Selanjutnya NPC (standing commite of China’s National People’s Congress) mengirimkan pesan kepada Taiwan. Pada tanggal 30 September 1981, Ye Yiajin, ketua NPC mengumumkan sembilan proposal untuk mengatasi permasalahan Taiwan, yang dikenal sebagai ‘Inisiatif Beijing’. Inisiatif tersebut isinya adalah sebagai berikut:

1. Pelepasan perdagangan dan komunikasi antara Taiwan dan RRC. Dengan cara ini China berharap komunikasi yang sebelumnya membeku dapat dicairkan. Komunikasi tersebut dilakukan secara formal mau pun non-formal. Cara non-formal dilakukan melalui dibukanya hubungan bisnis dengan kalangan pebisnis dari Taiwan.

2. Otonomi untuk Taiwan dan hak untuk membentuk angkatan bersenjata bagi Taiwan.

3. Peran bagi perwira Taiwan dalam sistem politik RRC. Dengan dibukanya hubungan militer, China berharap kepercayaan akan jalan damai dapat terbangun. Proses pembangunan kepercayaan tersebut (Confidence Building Measure) pada dasarnya adalah pembukaan secara bertahap akan kemampuan militer kedua negara.

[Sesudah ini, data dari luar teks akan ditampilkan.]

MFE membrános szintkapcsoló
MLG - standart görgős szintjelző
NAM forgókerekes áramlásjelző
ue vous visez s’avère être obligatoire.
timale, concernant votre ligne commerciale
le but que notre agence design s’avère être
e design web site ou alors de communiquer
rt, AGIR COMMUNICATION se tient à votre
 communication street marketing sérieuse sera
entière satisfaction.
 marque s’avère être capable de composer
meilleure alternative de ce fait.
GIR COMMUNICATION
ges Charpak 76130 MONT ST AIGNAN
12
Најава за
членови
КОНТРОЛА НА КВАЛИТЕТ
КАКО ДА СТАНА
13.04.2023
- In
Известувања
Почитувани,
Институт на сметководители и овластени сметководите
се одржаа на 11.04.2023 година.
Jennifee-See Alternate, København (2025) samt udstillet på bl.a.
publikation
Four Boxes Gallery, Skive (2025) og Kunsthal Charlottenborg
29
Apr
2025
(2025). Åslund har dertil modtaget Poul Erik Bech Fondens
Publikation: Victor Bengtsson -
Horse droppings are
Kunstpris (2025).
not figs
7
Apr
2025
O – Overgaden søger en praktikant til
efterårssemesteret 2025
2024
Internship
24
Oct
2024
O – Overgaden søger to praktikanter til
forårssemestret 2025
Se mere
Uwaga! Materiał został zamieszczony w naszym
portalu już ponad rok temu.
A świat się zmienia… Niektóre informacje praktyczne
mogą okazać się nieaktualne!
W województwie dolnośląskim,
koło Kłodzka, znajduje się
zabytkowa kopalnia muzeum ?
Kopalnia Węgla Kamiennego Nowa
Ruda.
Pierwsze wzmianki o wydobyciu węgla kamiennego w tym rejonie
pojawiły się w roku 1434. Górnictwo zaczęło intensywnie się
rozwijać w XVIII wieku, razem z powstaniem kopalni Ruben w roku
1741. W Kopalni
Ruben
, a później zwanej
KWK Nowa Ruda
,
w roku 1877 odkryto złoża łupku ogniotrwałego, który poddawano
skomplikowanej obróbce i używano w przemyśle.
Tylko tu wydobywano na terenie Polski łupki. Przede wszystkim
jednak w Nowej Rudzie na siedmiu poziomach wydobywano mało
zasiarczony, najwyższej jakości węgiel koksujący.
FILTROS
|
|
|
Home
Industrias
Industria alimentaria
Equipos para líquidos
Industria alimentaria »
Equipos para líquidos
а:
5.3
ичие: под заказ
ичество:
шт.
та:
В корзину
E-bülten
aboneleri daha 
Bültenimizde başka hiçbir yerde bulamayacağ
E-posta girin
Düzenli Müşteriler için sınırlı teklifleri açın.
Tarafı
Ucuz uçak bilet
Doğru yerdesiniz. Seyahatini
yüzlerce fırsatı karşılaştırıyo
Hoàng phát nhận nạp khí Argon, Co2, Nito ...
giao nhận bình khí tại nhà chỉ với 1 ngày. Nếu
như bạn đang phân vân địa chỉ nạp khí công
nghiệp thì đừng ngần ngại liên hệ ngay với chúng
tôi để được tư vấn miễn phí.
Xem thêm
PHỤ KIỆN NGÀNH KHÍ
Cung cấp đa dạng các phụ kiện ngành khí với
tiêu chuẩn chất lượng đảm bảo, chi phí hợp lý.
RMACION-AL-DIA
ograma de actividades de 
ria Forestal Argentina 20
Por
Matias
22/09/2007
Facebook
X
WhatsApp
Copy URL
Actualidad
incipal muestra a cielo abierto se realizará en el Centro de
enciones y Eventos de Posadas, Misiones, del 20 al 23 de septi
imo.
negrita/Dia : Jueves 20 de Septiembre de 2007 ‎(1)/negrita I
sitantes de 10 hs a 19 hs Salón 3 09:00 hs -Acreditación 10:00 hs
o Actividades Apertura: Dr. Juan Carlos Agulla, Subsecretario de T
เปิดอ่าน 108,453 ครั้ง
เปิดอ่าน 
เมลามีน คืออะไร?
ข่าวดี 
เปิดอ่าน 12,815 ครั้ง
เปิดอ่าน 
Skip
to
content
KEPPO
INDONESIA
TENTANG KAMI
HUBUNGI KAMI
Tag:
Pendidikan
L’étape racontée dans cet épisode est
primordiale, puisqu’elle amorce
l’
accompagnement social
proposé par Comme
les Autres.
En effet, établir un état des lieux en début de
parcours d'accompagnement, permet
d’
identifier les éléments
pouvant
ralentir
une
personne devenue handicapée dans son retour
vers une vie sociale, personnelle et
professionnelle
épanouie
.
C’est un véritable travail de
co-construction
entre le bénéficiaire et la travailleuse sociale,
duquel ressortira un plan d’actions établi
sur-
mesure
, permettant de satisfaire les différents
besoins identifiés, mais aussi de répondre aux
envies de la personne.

4. Pembentukan ekonomi kapitalis Taiwan.

5. Dukungan finansial kepada Taiwan dan pemerintah pusat apabila diperlukan. Tawaran ini merupakan sebuah tawaran akan kebebasan untuk menganut sistem ekonomi yang bersebrangan dengan China. Deng menyebutnya dengan istilah one country two system.

6. Kebebasan penduduk Taiwan untuk menetap di China daratan.

7. Peranan yang menguntungkan bagi kapitalis Taiwan Dalam modernisasi ekonomi China. (Sama dengan point 4 dan 5).

8. Pembicaraan GMD dan PKC mengenai Reunifikasi. Pembuktian niat baik China untuk melakukan proses reunifikasi dengan cara damai.

9. Proposal dari rakyat mengenai bagaimana reunifikasi dapat diwujudkan. Jaminan dari pemerintah China terhadap Taiwan untuk melaksanakan cara-cara Demokratis.[25]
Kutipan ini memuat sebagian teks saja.